Monday, May 11, 2009

 

Sussex pie day

Sussex pie day came around again yesterday. 7 pounds of chuck steak, decorated with 2 quartered onions lined up on top, done at 120C for about 7.5 hours. Good gear, but a couple more would not have hurt. And given that we could not use the mushroom ketchup indicated as it contained malt which contained gluten, decided on a bit of DIY. Take 2 onions, 5 sticks of celery and 6 small carrots. Simmer in maybe half a pint of water plus a small knob of butter plus a large pinch of hand-ground black pepper. Ground until the essential oils could be smelt at 12 inches. After a while, add 15 button mushrooms, coarsely chopped. Simmer the whole lot for another hour. Stand overnight, bring to boil in the morning and strain. Add stock to the port and pour the whole lot over the chuck steak before semi-sealing it into its foil bag. Semi-sealing because I did not cut the foil quite big enough and had a job sealing it. Strain juices off the meat at the end of the cooking period, now maybe a pint and a half. Add to stewed vegetables from the day before and pass through a blender. Add a little corn flour. Bring back to the boil. Serve as gravy - good and rich it was too - with the meat, mashed potatoes and Portuguese pointy cabbage. BH, inter alia, very taken with the Rully Rouge we had to ease it down with. Chosen because it came from Bourgogne, which, last time I was there, appeared to be the centre of the world of Charolais. Ergo, wine ought to go with cow. Which it did; nice and light for a red. According to the label did well with offal. Furthermore the tannins blended with the raspberry aromas on the palate. All in all, good stuff.

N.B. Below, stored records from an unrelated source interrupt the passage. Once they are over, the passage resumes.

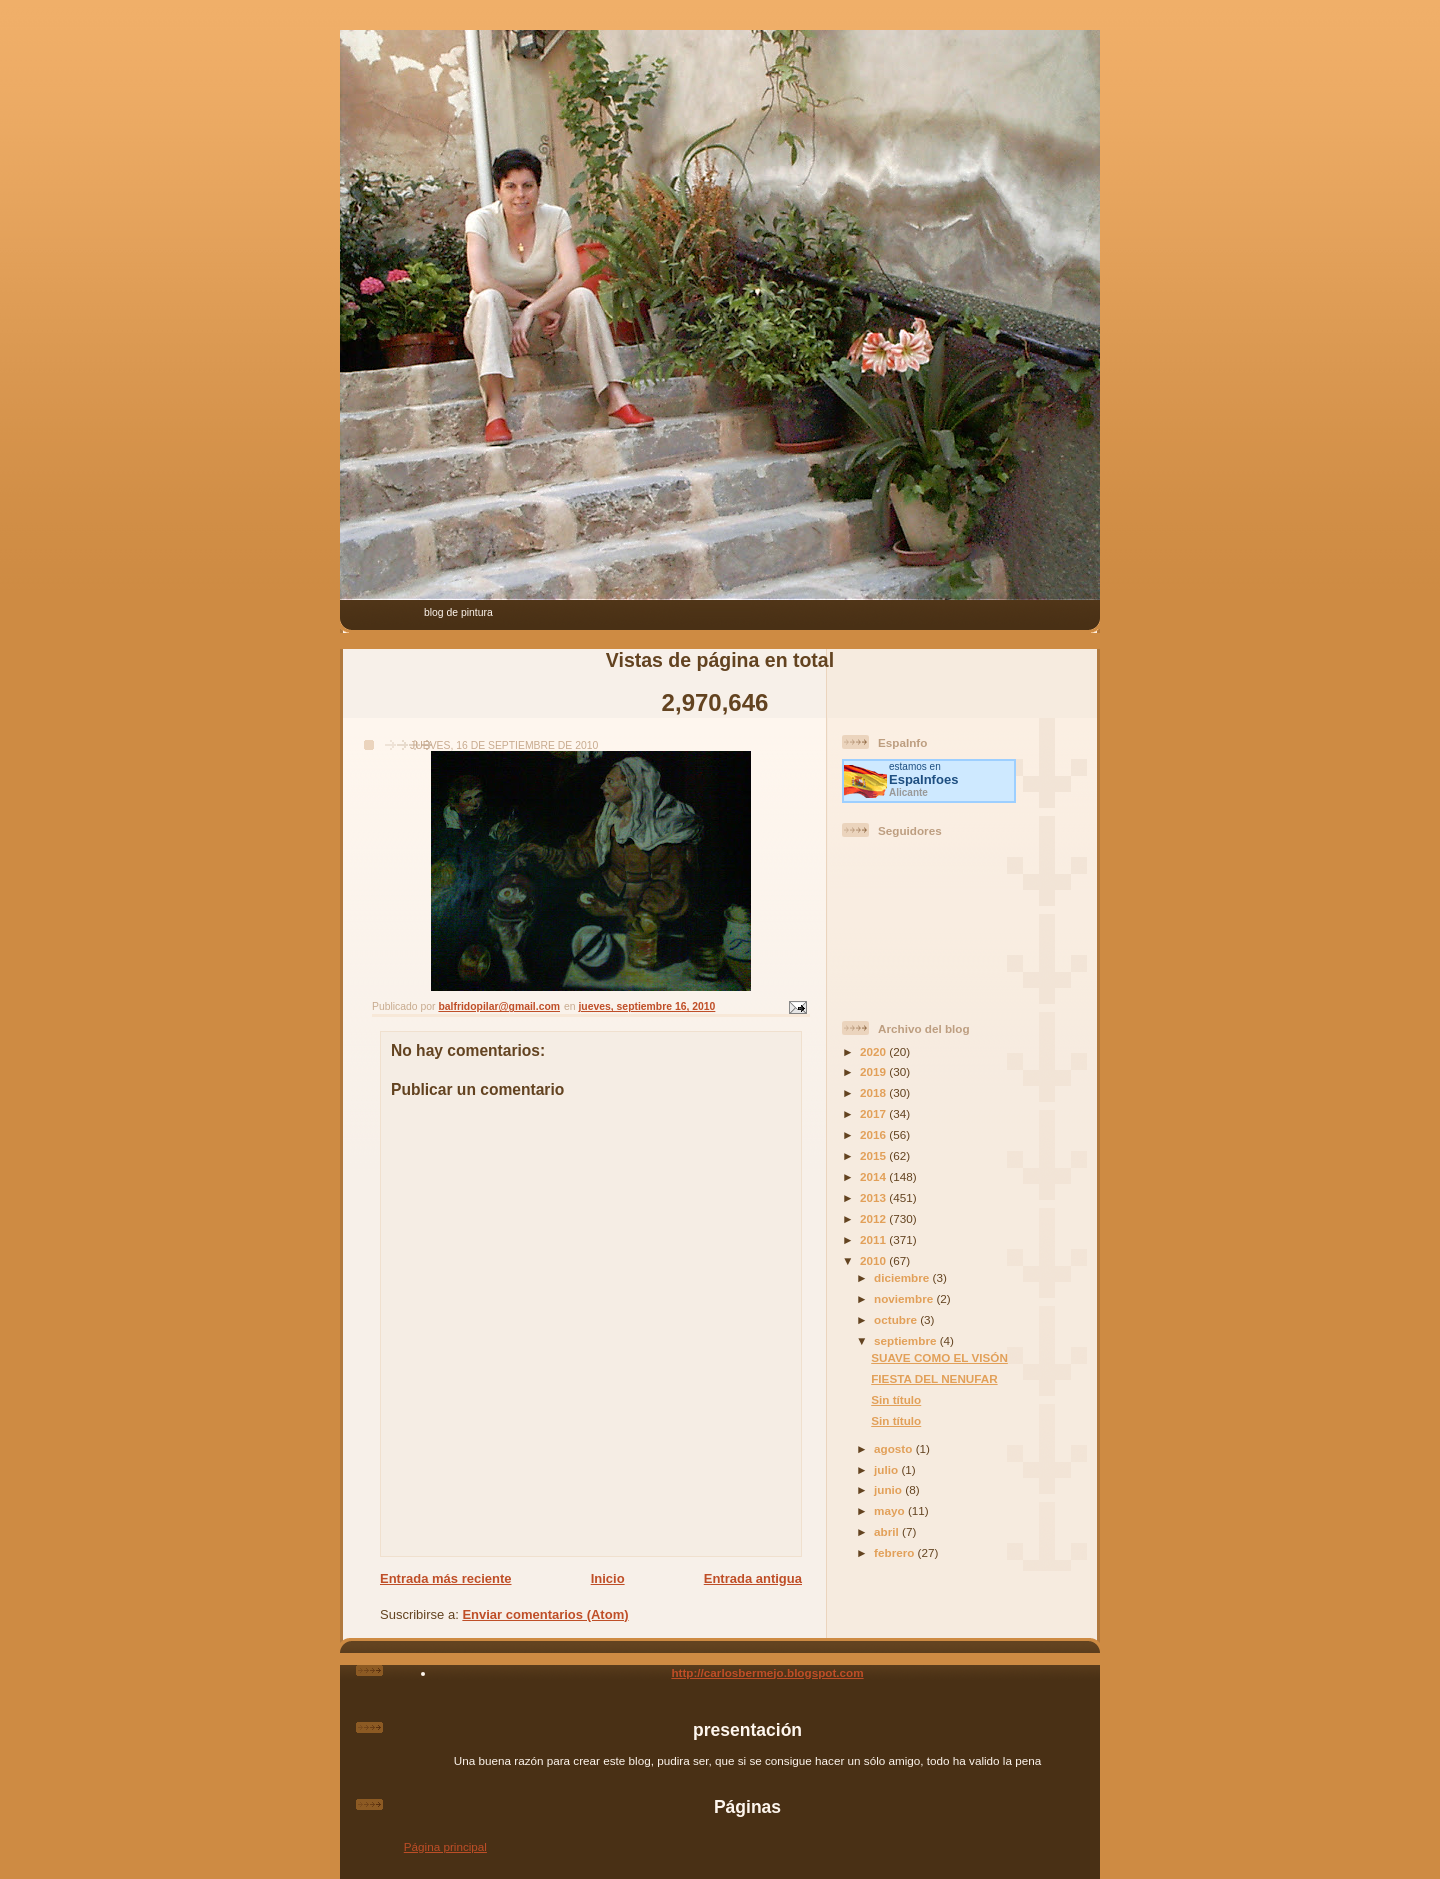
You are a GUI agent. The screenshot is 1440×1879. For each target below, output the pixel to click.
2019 (874, 1071)
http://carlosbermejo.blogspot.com (767, 1672)
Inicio (608, 1578)
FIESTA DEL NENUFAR (934, 1378)
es (923, 779)
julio (887, 1469)
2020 (874, 1051)
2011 (874, 1239)
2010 (874, 1260)
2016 (874, 1134)
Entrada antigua (753, 1578)
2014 (874, 1176)
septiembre (907, 1340)
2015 (874, 1155)
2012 (874, 1218)
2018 (874, 1092)
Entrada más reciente (446, 1578)
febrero (896, 1552)
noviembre (905, 1298)
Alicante (908, 792)
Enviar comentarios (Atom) (545, 1614)
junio (889, 1489)
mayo (891, 1510)
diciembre (903, 1277)
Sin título (896, 1399)
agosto (895, 1448)
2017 (874, 1113)
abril (888, 1531)
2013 (874, 1197)
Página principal (445, 1846)
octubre (897, 1319)
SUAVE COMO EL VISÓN (939, 1357)
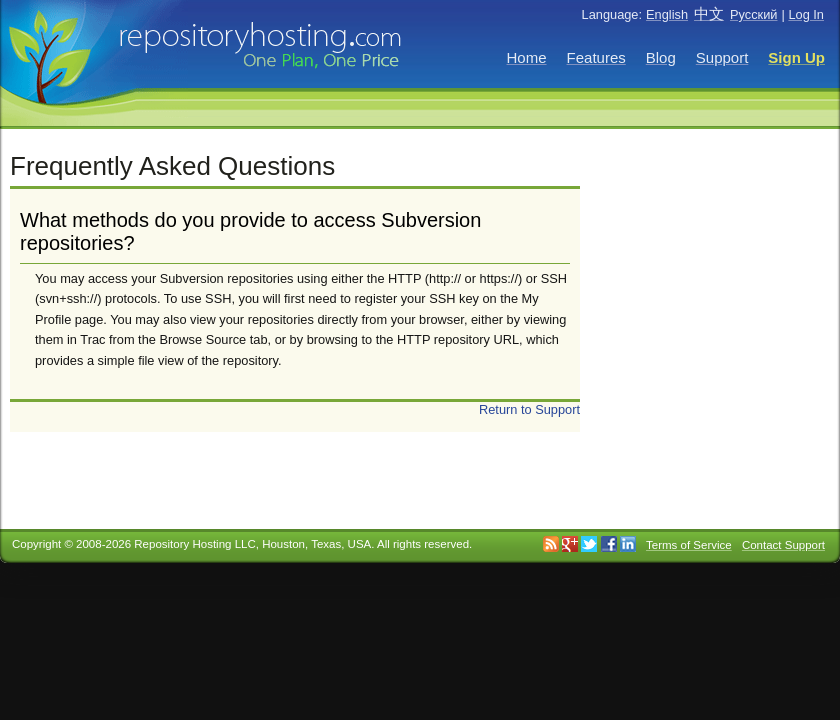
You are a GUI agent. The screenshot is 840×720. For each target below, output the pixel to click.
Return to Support (529, 409)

Followed by a boiled jam sponge. Which, inter alia, demonstrated the importance of appearances. We had no red jam on the last occasion and the sponge did not look or taste quite right with yellow jam (quince I think), although I doubt whether one could have told the differance in taste blindfold. This time we had red jam and it looked spot on. Bright red jam dripping a little down the light yellow sponge. Most attractive. This course being eased down with custard and some pudding wine from Adelaide. Chardonnay Semillon from d'Arenberg. Good gear but not much of it: tall thin bottle exactly half the volume of a regular one.

Just finishing off the remains of the gravy as soup today, when we took delivery of our swine flu information leaflet from the central nanny depot, maybe 2.72 days after the whole subject has vanished from our newspapers. Let us suppose they have delivered 20m of the things at a unit cost of 15p. That makes £3m. Add £1.6m for consultation fees and £0.4m for set-up and we get a round total of £5m for this contribution to global warming. Why didn't someone tell them that for this sum they could have had lots of second home allowances without needing to clutter our letter boxes at all?

Which moves me onto having a grump about the gas board. We are about to have our boiler serviced. A boiler which was chosen for us and installed by the gas board and which has never gone wrong, at least as far as I can remember. But now that they have sold us all the carbon tri-oxide detectors we could possibly want, they have moved onto moving some other goal-posts. This boiler that we sold you has now been declared to be unsafe. You had better take the door off to make it more safe, this peice of advice appearing to ignore the fact that the gap under the door corresponds more or less exactly with the input vents at the bottom of the boiler. (The door is now off for 2 days out of 365/6). And any time now we are going to condemn your boiler so that we can sell you a nice new one. Which will be very expensive as you can't have the new one where the old one was any more. And so on and so forth. I am sure I have boned on about this before.

But I have come to a resolution. If the gas board do indeed get difficult, despite having stuck to them, despite all the offers from the myriad strange people trying to sell me gas (although, sadly, we have yet to be called by the energy division of the potato marketting board), I shall move my account elsewhere. The whole point of the gas board used to be that they looked after me, not themselves. If that has stopped being true to this extent, I might just as well use one of the other bandits out there, foisted on us in the interests of fair play and competition.